Earlier last week, the BaBar Collaboration met at the SLAC National Accelerator Laboratory for its autumn meeting. Over four days, we discussed a great variety of physics (during over 100 parallel session talks), learned about the process of preserving the BaBar data for future researchers, and even celebrated our 400th published paper. In addition to these activities, we bid farewell to some long-time pillars of the BaBar community, as they move on to greater things, and we welcomed new members: young students and post-docs who came to the meeting fresh from the BaBar Analysis School the week before.
I attended the meeting not only to present some recent research activities, but to present my case for SMU membership in the collaboration. This case has been built up, in consultation with leadership in the collaboration, over the course of the last two months. It is with tremendous pleasure that I report that the case for membership was enthusiastically received, and SMU is now a new institutional member of the BaBar collaboration.

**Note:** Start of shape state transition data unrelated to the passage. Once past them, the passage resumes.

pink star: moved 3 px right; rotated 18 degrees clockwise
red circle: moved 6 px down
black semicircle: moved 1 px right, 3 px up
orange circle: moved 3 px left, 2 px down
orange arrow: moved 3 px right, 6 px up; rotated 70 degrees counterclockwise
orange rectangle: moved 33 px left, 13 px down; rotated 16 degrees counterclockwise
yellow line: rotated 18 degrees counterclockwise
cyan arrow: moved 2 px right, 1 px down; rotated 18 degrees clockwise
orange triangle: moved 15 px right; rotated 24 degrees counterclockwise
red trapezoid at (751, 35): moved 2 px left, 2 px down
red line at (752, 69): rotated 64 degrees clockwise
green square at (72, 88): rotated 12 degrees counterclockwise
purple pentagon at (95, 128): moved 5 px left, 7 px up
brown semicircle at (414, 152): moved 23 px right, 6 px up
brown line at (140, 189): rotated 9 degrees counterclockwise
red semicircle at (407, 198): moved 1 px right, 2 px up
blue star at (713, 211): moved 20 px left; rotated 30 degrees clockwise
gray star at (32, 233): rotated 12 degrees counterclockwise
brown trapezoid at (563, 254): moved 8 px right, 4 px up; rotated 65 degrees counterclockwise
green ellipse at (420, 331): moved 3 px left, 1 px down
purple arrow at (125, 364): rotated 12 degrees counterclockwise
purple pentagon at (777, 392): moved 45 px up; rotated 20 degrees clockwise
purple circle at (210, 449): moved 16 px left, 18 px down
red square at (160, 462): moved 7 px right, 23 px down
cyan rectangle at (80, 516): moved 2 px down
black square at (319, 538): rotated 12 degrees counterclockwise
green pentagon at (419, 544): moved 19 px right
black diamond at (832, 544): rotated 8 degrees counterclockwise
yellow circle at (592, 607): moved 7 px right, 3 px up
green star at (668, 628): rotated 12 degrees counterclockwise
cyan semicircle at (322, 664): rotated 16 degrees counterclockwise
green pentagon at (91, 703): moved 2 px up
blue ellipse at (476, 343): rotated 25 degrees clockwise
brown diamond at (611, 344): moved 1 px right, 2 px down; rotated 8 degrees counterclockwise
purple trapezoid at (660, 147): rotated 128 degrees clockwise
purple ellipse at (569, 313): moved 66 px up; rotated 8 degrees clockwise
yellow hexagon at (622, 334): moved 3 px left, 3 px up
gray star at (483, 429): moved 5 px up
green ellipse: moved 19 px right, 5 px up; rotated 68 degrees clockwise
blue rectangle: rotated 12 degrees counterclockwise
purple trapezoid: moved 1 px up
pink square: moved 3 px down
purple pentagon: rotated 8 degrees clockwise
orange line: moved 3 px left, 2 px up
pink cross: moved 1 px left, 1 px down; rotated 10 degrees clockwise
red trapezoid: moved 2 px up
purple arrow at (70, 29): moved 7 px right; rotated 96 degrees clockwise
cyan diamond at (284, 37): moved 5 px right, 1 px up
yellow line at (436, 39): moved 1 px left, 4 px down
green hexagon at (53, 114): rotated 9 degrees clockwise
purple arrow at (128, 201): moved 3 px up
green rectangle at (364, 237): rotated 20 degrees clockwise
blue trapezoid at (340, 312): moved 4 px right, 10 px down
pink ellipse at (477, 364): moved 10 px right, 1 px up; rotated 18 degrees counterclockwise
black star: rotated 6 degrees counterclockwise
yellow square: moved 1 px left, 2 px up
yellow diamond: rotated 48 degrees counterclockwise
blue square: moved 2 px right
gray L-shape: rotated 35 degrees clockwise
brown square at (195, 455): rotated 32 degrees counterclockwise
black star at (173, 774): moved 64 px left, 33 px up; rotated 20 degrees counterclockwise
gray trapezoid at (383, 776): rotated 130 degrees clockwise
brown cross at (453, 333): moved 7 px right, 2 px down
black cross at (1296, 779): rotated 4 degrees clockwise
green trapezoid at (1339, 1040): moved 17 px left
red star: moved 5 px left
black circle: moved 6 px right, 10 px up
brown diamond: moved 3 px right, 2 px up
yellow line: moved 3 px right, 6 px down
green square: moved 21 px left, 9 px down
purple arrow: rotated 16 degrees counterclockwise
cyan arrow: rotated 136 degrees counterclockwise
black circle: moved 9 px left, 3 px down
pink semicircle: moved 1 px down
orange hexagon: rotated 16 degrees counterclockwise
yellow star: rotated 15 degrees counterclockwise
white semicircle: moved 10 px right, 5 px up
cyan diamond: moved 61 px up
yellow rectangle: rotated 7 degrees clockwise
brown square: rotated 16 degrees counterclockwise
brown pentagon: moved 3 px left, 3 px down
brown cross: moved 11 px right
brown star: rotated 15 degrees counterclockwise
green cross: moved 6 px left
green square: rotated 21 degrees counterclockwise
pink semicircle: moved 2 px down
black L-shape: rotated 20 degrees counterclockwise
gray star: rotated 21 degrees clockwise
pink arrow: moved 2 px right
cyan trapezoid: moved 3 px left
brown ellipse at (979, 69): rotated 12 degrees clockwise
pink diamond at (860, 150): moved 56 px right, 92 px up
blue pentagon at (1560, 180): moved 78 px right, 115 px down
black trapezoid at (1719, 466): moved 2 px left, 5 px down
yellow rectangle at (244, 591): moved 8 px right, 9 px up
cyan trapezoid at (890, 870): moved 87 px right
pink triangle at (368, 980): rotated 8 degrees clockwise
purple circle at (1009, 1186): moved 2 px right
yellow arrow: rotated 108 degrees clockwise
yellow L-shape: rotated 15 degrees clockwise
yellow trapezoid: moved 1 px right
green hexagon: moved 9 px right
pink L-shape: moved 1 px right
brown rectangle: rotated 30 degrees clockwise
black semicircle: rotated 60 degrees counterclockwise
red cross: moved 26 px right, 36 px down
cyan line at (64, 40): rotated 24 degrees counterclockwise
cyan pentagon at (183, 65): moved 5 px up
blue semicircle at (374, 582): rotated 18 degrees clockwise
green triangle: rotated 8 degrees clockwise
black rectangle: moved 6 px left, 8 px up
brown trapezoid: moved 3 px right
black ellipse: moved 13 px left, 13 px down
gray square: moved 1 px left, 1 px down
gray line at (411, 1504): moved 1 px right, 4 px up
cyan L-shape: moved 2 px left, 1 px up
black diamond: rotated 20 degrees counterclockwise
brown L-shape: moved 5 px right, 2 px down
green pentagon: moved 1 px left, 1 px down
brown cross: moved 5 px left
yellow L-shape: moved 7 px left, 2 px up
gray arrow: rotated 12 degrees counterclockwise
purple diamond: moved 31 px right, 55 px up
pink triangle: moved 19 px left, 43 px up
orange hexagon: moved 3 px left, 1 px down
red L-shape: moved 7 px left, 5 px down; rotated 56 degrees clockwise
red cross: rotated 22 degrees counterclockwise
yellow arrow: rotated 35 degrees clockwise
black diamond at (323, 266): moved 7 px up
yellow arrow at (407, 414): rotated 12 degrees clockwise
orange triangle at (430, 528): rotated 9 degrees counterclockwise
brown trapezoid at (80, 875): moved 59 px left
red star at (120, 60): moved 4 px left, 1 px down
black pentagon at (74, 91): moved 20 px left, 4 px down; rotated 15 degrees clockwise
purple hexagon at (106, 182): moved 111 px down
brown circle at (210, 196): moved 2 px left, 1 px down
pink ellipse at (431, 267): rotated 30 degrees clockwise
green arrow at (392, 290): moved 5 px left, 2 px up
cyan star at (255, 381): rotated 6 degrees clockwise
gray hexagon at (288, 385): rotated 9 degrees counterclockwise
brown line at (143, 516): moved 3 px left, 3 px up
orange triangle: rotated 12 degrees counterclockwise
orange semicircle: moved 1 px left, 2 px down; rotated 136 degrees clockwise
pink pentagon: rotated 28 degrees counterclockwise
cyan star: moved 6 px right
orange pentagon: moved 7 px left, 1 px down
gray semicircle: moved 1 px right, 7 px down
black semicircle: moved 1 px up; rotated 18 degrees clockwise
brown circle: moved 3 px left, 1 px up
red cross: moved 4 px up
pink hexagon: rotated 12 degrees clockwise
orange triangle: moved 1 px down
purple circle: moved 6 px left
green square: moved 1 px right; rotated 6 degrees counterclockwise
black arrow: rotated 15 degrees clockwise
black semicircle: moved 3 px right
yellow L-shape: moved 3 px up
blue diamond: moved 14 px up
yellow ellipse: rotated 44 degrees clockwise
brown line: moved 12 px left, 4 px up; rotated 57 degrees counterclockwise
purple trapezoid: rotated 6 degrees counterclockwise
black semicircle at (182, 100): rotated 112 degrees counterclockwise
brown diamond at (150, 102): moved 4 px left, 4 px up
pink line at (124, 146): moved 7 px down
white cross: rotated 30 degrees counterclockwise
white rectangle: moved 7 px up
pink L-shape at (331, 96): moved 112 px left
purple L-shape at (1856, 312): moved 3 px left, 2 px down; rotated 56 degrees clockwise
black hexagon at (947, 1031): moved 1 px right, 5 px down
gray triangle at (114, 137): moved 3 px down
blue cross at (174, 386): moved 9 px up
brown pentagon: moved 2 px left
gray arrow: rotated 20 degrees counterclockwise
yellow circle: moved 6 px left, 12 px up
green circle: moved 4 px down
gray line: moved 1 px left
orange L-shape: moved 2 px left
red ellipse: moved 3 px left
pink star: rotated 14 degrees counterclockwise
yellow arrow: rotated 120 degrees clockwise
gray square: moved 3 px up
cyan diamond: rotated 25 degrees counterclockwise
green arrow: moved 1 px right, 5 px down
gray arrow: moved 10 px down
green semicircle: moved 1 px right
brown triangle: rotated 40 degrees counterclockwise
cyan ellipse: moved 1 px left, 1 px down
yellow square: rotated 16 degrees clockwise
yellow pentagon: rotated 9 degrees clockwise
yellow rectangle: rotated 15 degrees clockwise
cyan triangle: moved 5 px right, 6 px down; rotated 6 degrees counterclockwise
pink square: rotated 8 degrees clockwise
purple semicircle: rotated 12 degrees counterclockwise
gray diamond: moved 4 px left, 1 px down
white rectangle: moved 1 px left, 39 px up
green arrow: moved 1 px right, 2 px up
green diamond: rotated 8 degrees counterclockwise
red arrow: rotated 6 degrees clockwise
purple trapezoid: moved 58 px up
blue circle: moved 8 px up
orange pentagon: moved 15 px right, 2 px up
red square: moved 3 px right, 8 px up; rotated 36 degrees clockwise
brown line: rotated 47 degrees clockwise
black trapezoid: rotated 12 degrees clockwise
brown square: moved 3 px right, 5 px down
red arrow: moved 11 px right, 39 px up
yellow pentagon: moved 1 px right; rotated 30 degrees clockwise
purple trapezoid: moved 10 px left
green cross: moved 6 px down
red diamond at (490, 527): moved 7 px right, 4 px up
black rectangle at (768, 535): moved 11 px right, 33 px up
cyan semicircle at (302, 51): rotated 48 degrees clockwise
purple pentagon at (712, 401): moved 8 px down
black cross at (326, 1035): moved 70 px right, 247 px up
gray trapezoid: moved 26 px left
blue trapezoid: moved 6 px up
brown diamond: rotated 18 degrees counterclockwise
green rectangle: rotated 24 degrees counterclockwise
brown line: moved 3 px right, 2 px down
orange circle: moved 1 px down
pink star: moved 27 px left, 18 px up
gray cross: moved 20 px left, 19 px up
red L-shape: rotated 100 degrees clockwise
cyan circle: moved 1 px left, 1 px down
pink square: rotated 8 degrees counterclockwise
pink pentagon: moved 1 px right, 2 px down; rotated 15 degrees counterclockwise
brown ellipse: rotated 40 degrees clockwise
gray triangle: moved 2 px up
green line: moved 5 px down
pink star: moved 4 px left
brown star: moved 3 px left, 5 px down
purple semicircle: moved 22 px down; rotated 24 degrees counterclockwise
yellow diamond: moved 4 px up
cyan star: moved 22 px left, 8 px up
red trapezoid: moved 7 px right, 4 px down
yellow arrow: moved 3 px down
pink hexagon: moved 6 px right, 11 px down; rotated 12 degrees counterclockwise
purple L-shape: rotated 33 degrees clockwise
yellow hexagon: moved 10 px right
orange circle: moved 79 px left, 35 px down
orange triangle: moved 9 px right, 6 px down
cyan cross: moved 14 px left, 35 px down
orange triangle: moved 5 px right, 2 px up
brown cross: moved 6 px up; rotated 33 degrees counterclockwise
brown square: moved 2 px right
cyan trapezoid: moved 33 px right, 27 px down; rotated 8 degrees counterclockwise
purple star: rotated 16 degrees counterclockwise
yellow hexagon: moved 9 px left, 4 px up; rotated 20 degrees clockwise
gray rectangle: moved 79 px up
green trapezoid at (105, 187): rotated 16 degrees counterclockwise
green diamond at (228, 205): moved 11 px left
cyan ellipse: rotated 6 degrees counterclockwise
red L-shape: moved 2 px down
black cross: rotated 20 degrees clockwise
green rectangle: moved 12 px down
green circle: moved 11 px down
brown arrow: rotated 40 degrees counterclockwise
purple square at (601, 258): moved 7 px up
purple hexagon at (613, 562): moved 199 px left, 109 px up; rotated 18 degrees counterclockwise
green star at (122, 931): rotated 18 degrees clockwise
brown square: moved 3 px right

My participation is focused largely on contributions to the physics efforts of the collaboration: research, review, and publication. My goal is to also contribute simulated data, produced at SMU and distributed to the collaboration; this effort is already well underway and nearing complete success. Having established these milestones, my attention will be turning back to contributing to ATLAS through operational work. I’ll be at CERN in December, training for these efforts and learning from my experienced ATLAS colleagues. There are two blocks in my life right now, and I feel like a new kid on both of them.
While I have been a member of the BaBar Collaboration since 2000, I have always been so under the auspices of an established institution. Bringing a new institution into the collaboration is a novel experience for me, exciting and full of opportunity. I envision significant contributions being made by SMU undergraduates to the BaBar research effort. I see BaBar data serving as a direct means to engage students in independent research, to teach them modern research techniques, and to communicate the work and knowledge of particle physics. I see the immense dataset, in conjunction with the coming data from ATLAS, teaching us about all aspects of new physical phenomena: their properties visible only at the highest energies and their subtle effects visible only with the best precision, the most data. I see opportunity for SMU, and I am happy to be leading this effort.